▶ **What is required**
Using the records below, filter out every line that lacks "хозяйства" and copy the rest.

▶ **Collected data**
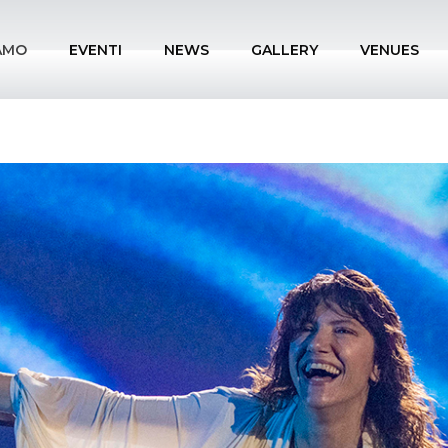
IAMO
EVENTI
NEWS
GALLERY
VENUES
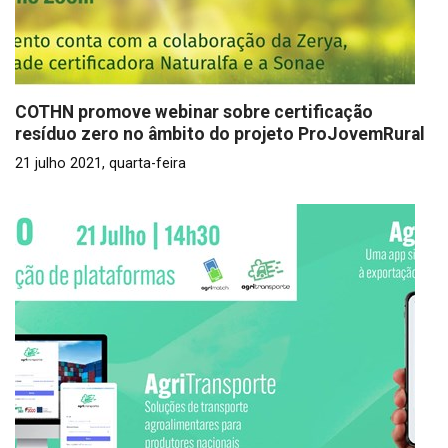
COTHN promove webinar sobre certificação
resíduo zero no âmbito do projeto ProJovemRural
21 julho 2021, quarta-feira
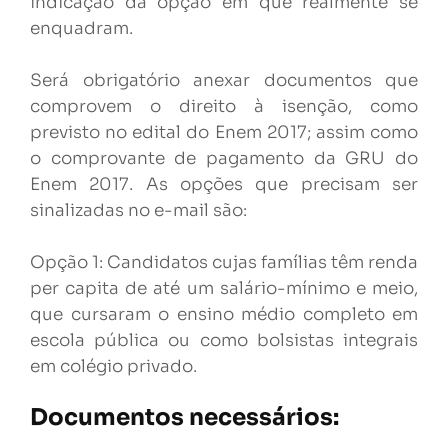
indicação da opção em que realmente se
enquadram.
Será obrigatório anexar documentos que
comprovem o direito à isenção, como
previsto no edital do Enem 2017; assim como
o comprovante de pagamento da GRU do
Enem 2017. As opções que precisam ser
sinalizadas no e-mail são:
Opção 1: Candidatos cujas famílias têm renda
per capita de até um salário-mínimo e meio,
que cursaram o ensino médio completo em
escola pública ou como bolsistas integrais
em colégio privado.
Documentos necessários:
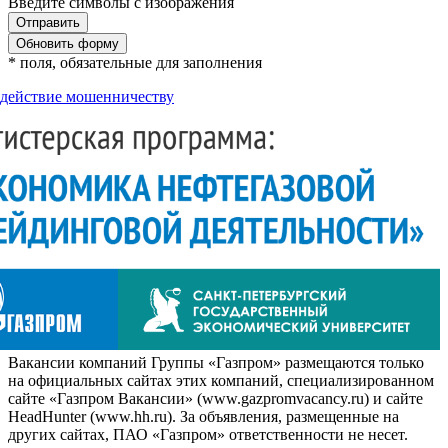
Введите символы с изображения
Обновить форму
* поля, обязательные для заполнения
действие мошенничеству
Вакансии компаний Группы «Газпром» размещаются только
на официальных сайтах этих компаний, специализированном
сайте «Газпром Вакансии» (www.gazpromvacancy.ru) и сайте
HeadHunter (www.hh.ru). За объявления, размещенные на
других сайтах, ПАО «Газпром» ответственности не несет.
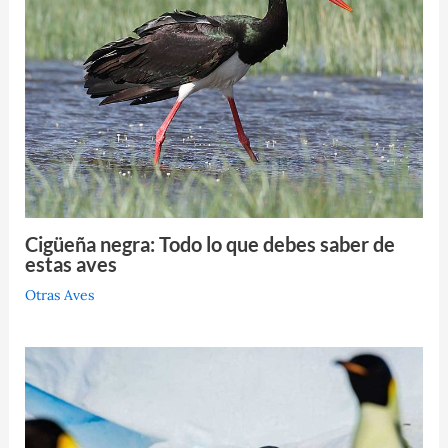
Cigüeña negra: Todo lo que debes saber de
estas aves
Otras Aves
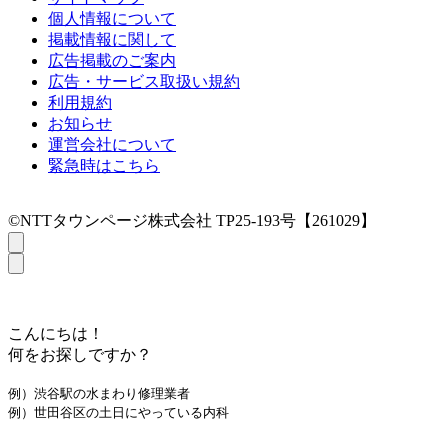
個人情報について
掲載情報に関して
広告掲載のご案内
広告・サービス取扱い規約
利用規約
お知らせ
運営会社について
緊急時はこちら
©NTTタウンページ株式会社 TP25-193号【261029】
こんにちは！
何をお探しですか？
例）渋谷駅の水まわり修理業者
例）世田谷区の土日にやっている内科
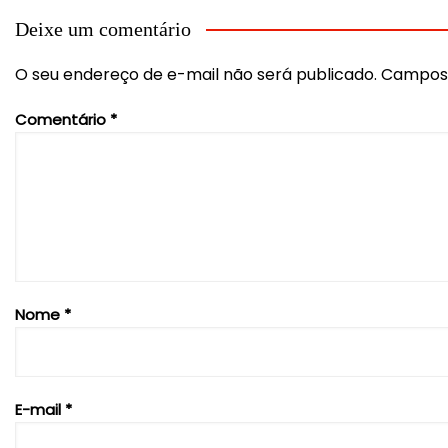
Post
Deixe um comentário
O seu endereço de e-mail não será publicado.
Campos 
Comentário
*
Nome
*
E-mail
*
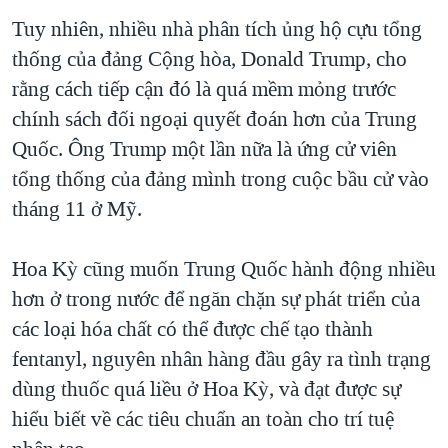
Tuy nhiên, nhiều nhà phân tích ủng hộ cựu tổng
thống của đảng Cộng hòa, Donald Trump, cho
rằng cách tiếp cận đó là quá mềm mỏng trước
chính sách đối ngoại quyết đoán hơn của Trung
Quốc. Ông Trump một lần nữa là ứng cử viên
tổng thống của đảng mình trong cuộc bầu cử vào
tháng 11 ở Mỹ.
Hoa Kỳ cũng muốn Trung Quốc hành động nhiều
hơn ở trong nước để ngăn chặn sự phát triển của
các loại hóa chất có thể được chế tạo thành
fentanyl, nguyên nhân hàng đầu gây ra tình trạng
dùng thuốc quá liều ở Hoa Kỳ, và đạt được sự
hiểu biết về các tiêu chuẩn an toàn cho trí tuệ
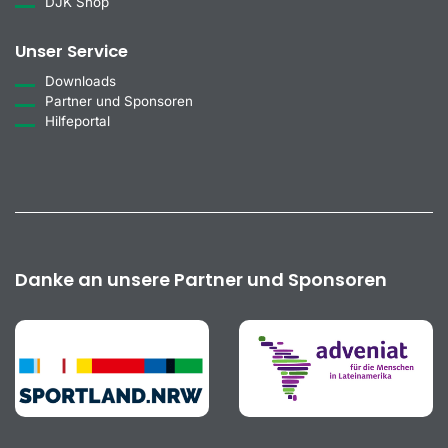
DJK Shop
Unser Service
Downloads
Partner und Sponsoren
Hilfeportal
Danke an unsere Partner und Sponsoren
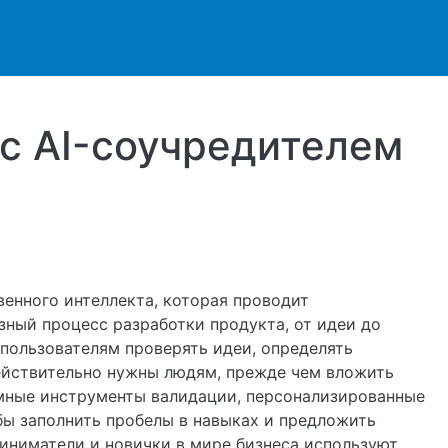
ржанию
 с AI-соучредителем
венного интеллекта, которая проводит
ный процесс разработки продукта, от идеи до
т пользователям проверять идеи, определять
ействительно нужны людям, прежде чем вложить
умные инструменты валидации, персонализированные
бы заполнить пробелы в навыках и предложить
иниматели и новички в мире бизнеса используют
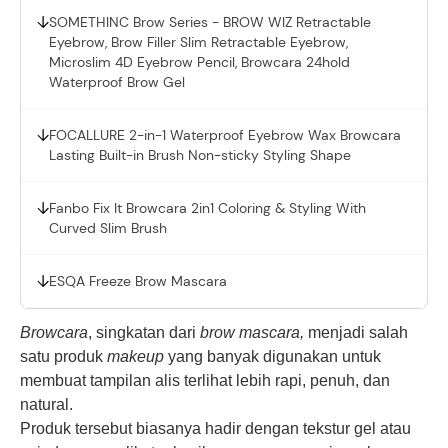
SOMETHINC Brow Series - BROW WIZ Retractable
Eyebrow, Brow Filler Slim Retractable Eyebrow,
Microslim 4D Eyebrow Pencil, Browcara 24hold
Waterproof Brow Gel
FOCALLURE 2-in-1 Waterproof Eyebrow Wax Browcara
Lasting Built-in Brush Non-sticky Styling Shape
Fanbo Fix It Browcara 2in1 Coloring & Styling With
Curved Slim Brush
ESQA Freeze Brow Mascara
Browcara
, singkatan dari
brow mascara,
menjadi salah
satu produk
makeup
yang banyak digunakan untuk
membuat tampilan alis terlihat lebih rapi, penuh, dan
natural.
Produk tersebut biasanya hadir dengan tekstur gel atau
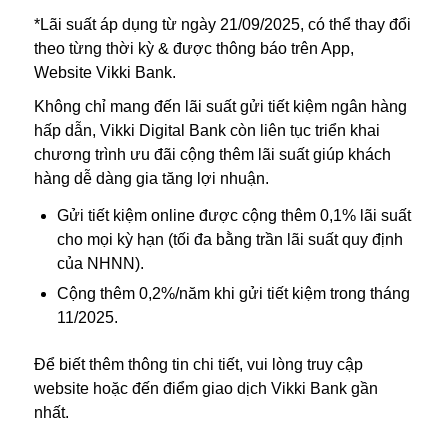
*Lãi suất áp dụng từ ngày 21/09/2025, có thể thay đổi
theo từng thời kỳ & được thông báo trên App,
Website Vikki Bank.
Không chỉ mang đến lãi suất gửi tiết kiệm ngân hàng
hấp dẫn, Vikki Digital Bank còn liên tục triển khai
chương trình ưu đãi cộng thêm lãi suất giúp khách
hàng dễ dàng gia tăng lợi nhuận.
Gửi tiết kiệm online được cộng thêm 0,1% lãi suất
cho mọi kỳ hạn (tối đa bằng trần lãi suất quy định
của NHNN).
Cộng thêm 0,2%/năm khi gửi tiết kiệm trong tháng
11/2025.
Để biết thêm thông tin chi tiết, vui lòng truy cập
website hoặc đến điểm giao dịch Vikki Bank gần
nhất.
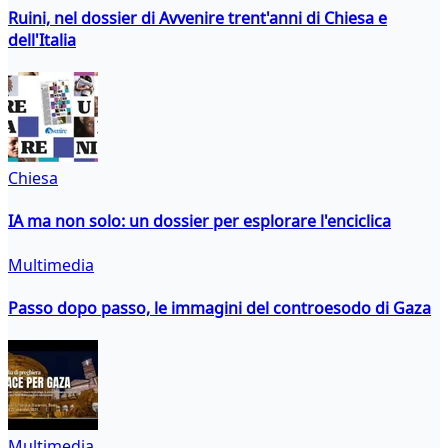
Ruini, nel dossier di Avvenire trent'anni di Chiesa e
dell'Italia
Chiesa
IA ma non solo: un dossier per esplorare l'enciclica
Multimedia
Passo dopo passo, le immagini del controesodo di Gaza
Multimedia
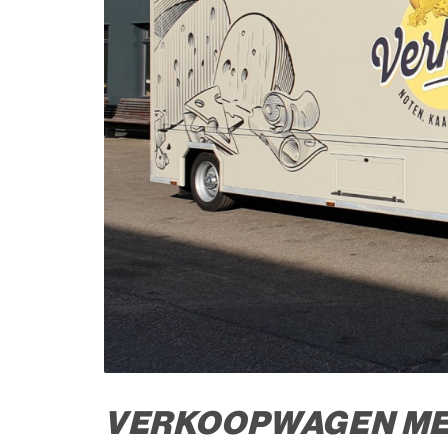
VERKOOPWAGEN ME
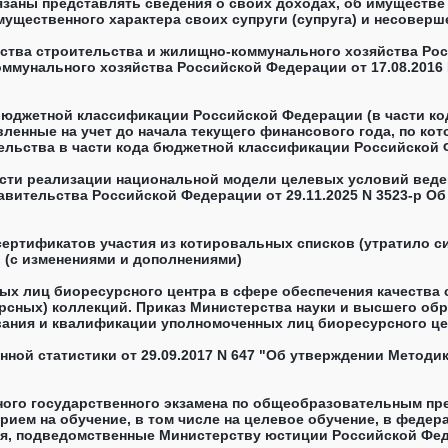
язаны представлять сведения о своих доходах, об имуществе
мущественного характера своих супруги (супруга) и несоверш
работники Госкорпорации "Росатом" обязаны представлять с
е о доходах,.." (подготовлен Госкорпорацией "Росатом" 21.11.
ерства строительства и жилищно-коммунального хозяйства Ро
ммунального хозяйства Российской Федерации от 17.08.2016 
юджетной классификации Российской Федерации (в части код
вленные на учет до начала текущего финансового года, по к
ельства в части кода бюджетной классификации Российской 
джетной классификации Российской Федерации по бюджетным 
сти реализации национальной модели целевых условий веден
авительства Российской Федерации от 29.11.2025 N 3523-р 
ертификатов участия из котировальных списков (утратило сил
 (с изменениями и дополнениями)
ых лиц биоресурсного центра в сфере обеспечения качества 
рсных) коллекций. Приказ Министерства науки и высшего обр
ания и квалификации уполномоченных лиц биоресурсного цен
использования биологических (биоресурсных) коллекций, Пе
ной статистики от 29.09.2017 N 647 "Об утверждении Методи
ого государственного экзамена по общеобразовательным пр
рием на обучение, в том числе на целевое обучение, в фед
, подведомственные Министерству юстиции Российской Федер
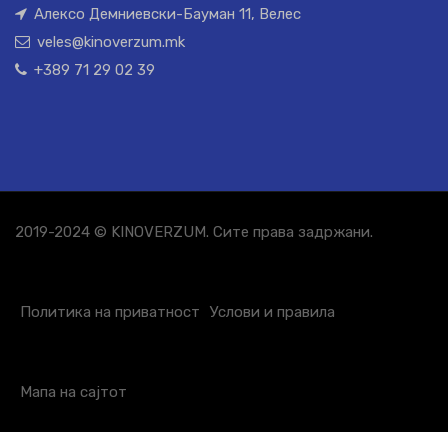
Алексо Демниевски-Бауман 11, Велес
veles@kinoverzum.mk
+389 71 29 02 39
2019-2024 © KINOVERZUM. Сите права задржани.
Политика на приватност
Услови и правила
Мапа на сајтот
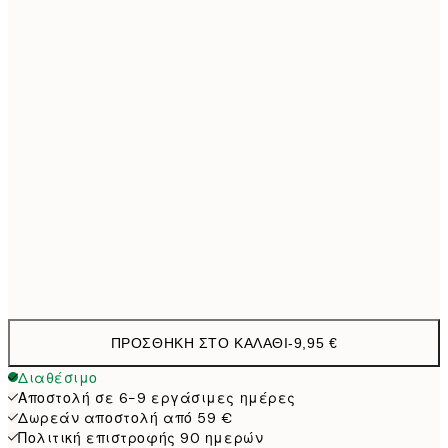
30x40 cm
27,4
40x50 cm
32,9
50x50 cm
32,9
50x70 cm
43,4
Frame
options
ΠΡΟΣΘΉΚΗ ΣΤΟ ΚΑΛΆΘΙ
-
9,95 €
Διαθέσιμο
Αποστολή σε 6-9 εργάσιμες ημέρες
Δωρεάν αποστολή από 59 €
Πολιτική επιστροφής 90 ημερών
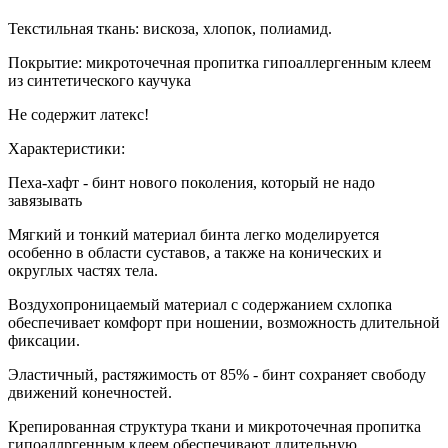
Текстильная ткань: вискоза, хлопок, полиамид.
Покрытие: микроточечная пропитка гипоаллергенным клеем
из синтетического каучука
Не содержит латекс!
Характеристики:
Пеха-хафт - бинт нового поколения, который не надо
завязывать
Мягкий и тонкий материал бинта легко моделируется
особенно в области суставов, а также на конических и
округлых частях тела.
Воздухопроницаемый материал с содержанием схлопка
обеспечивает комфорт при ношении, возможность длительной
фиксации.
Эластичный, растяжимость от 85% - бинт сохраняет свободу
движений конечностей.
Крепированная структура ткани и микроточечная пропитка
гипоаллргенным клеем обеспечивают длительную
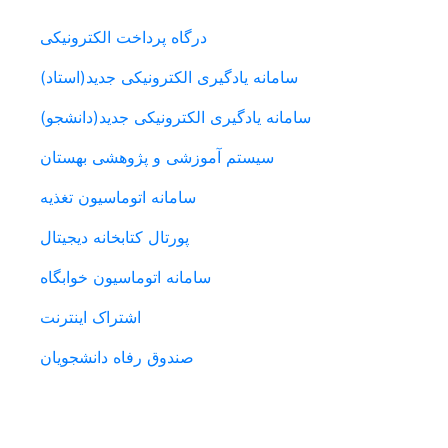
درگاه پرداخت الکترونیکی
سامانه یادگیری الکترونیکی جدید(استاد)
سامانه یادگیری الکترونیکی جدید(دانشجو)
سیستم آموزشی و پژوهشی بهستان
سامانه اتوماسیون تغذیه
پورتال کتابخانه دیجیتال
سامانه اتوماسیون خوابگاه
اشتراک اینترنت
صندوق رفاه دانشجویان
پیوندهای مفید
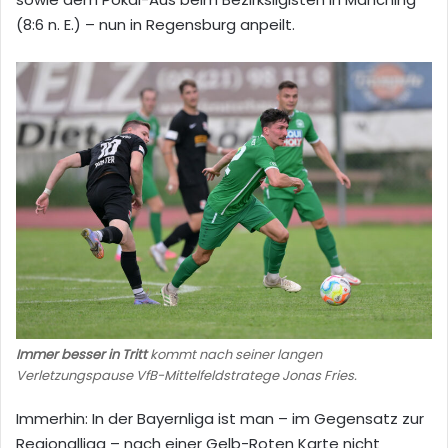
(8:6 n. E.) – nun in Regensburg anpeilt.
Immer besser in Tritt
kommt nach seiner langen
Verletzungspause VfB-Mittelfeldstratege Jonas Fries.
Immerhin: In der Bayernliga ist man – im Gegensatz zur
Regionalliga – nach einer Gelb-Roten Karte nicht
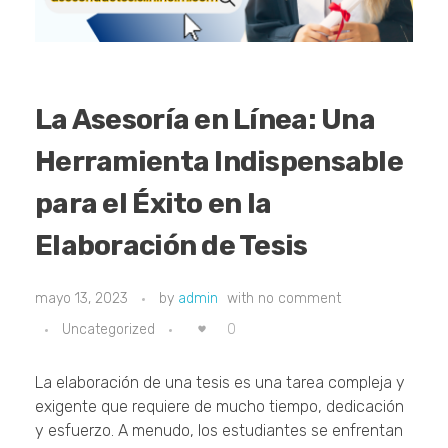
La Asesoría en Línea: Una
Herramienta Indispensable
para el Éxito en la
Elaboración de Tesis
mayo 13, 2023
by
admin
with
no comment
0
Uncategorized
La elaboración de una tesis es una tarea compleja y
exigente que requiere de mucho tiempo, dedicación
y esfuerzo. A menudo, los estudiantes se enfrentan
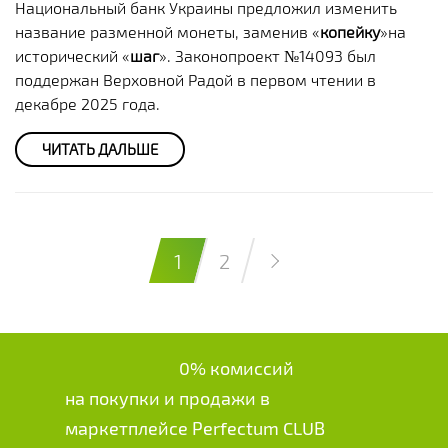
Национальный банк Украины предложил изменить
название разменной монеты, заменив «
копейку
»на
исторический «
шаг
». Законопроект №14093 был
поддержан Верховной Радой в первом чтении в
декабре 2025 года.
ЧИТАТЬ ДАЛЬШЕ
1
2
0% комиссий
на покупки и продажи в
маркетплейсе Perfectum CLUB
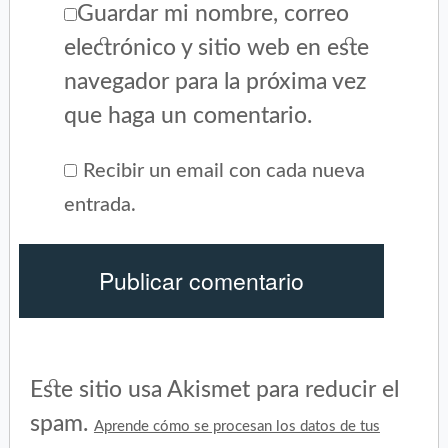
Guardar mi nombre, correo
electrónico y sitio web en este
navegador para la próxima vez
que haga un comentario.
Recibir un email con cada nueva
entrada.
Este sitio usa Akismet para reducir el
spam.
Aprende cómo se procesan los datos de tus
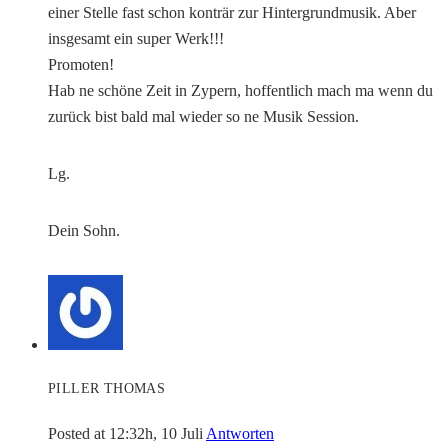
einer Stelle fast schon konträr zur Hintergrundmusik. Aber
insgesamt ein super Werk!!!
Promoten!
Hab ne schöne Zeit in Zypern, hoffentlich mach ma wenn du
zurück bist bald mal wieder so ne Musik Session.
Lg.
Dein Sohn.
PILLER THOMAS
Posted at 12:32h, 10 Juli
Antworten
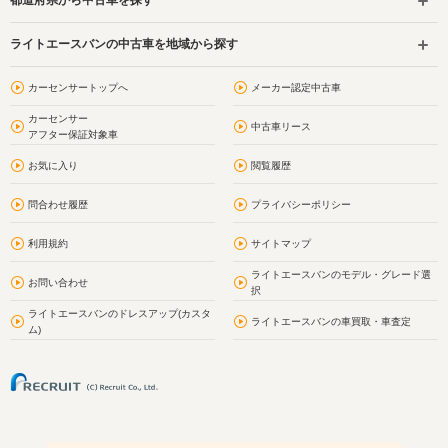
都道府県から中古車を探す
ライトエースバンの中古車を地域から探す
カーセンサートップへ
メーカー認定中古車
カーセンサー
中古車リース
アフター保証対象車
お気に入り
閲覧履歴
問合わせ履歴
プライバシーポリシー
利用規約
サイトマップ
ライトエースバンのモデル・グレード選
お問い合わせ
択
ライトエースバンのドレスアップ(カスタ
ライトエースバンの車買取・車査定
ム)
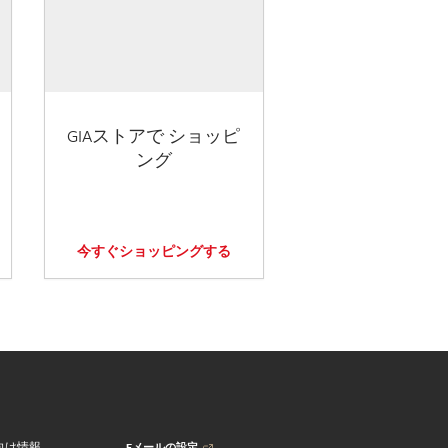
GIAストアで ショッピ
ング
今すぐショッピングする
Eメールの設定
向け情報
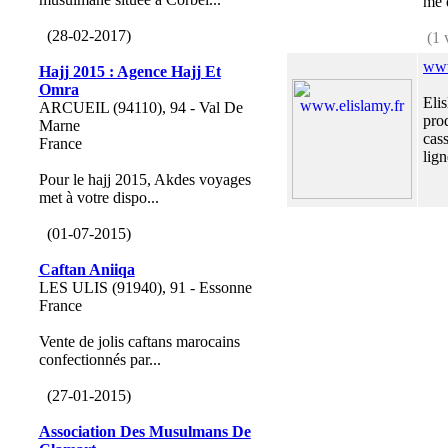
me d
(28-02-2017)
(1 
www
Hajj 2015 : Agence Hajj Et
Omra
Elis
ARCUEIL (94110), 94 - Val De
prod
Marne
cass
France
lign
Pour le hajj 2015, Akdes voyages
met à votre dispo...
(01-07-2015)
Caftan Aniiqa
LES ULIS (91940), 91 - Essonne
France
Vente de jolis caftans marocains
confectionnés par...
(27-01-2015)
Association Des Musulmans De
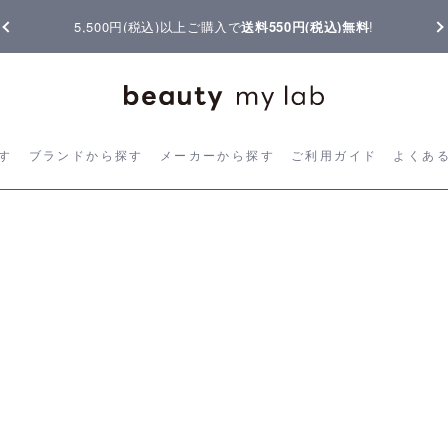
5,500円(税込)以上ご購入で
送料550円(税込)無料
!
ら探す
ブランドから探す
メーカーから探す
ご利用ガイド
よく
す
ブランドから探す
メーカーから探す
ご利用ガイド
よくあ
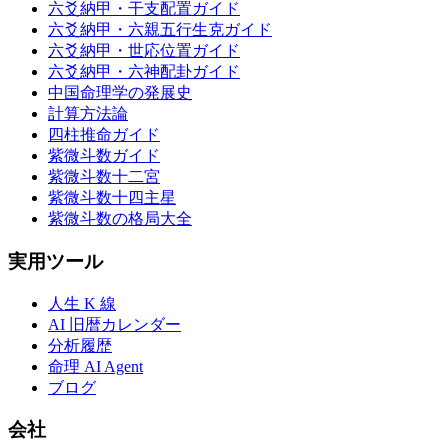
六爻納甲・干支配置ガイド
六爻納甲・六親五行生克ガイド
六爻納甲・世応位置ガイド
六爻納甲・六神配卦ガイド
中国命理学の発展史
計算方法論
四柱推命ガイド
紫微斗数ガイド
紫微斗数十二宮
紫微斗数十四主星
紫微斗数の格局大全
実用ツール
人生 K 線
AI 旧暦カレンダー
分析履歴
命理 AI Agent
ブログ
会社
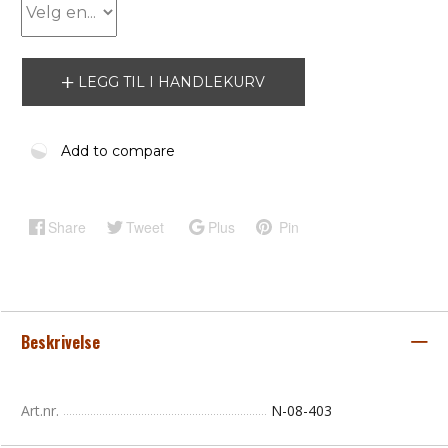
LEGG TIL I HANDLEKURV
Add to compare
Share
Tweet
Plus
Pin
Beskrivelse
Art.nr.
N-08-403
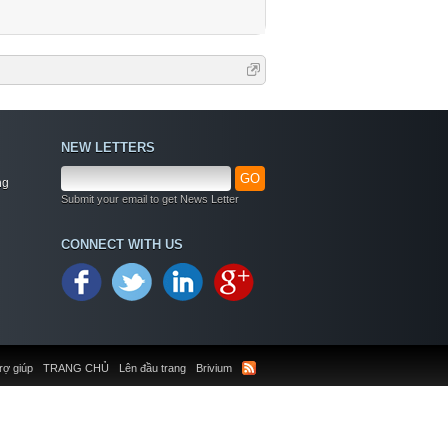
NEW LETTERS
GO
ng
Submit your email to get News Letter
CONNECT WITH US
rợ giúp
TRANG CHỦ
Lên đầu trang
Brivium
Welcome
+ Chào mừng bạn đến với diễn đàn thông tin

▶ **The answer**
ерства строительства и жилищно-коммунального хозяйства Ро
ммунального хозяйства Российской Федерации от 17.08.2016 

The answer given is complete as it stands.